After few hours, I saw several new names above me on the leaderboard which compelled me to improve my model further. Fortunately, I was doing a probabilistic machine learning course during that semester, which teaches several non-linear regression methods. So I used the Gaussian Process (GP) with different kernels to introduce non-linearity in my regression model. Unexpectedly, the results (score and pnl) became worse. I didn’t waste much time on figuring out what was going wrong with the GP model, rather I tried using the linear regression model in online fashion which gave me almost similar results.

Turns out simpler the better… what’s next then?

I decided to use polynomial features along with those handcrafted features (moving average, standard deviation etc) to add non-linearity in my simple linear regression model. I experimented with the polynomial of power up to 4 and but even here only quadratic gave a better result in my case.

At this point, I also added the standard scaler to center the data with zero mean and unit variance. Since I was computing new features using toolbox on all the original features, this resulted in very large feature set. Such a large feature seat with many unimportant features may have adverse effect on the linear regression model. To select only those features which are important, I looked at the correlation score between the original features and the target variable (fair value). By manually looking at the data, I removed those features which were not changing much and have low correlation score. (There is a method in scikit-learn that can do this for you quite simply). This substantially reduced the size of final feature set. All these changes in my model improved the result and also my position in the leaderboard.

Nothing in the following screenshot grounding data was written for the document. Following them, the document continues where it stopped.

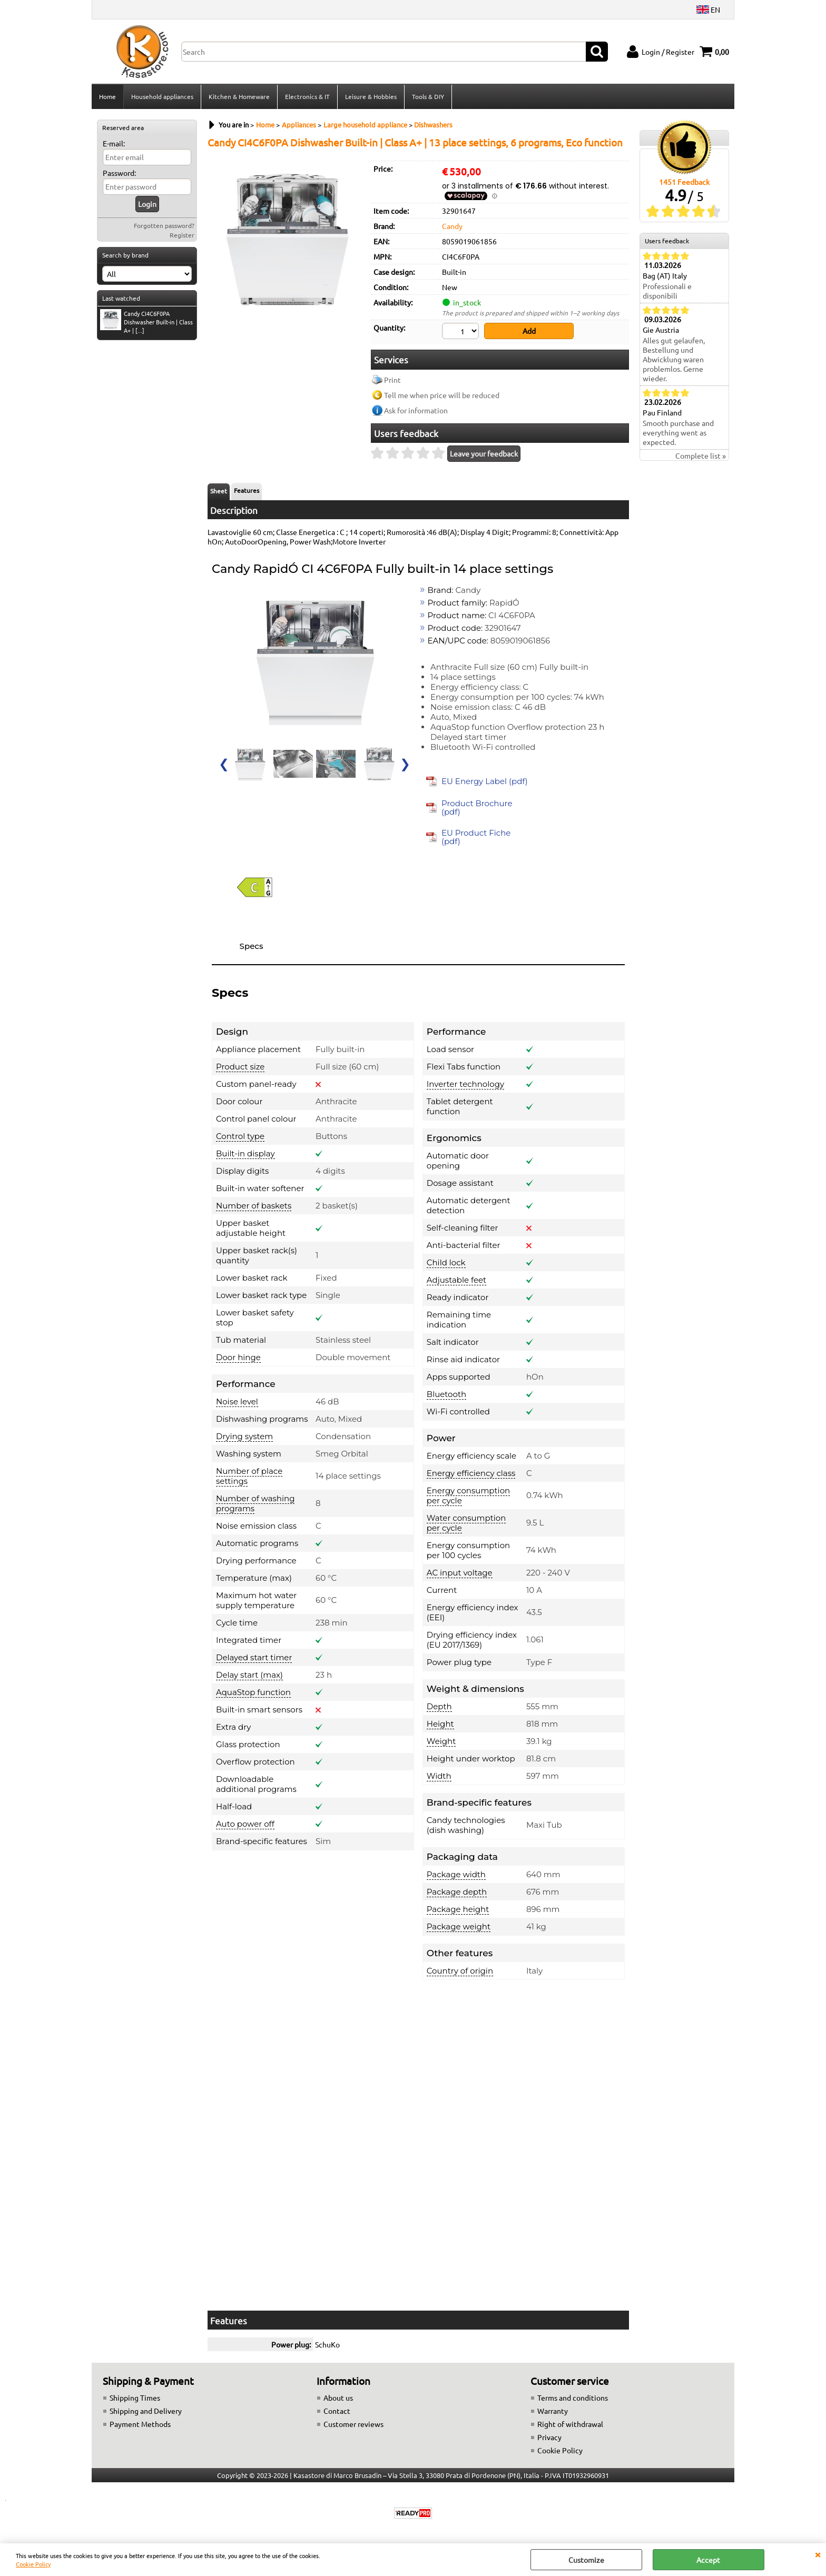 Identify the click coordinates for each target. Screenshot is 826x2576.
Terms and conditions (572, 2397)
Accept (708, 2559)
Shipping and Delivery (146, 2410)
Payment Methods (140, 2424)
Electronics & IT (307, 96)
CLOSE (817, 2554)
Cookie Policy (33, 2564)
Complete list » (700, 455)
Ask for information (416, 410)
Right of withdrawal (570, 2424)
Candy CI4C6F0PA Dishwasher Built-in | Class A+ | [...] (146, 321)
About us (338, 2397)
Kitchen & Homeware (239, 96)
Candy (452, 226)
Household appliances (162, 96)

At this point I realized, I still didn’t know what those weird names meant. And it turned out that I didn’t need to know them at all to develop a decent solution to the problem!

One last attempt at improvement: LSTM!

While I was fitting my model on the training dataset and testing it on the QuantQuest server, I started reading articles on how to use LSTM, a type of recurrent neural network with gating mechanism, on the time series data. Through my courses, I knew that recurrent neural network with their ability to remember some past can be used in time series prediction.

By this time, QuantQuest was over, but I was hooked! I implemented a simple LSTM model in the Keras and trained it on the whole training dataset. The LSTM model met my expectations and gave a bit better result than the previous models. I also experimented several variants of LSTM model with stateful-ness and looking back into some timesteps.

Even upto this point, I had astonishingly put little thought into the stocks that I was modeling. I was sticking with my original choice of 20 stocks, and I was training one LSTM model for each stock. After a discussion with Chandini about my submission, I decided to cluster the stocks which behave somewhat similar and train a common LSTM model for all stocks in a cluster. I used the simple K-means algorithm on the original feature-set of stocks for clustering and trained one LSTM model for a cluster. I submitted this solution to them much after QuantQuest was over. On further analysis, we found that some stock clusters were performing much better than any other previous models.

Final thoughts:

This competition gave me the perfect opportunity for me to apply what I was learning in classroom to a real world problem. I really enjoyed experimenting with and applying all these different machine learning techniques which I was studying in my courses during that semester to the competition problems.

At the beginning of the competition, I had no idea I could solve a stock market problem with zero trading knowledge.

My main learnings would be:

  • There was little need to know what stocks mean, which stocks is the data provided for or what do the features mean. Knowing how to work with Time Series Data is sufficient.
  • Feature Selection is quite important…
  • As is selecting the right stocks. I could have improved my results by simply paying more attention to which stocks could my model predict well for?
  • Simple is better. The models that worked the best for me were usually quite simple

As a side note, I also ended up learning some new things about finance and how stock markets operate through this competition.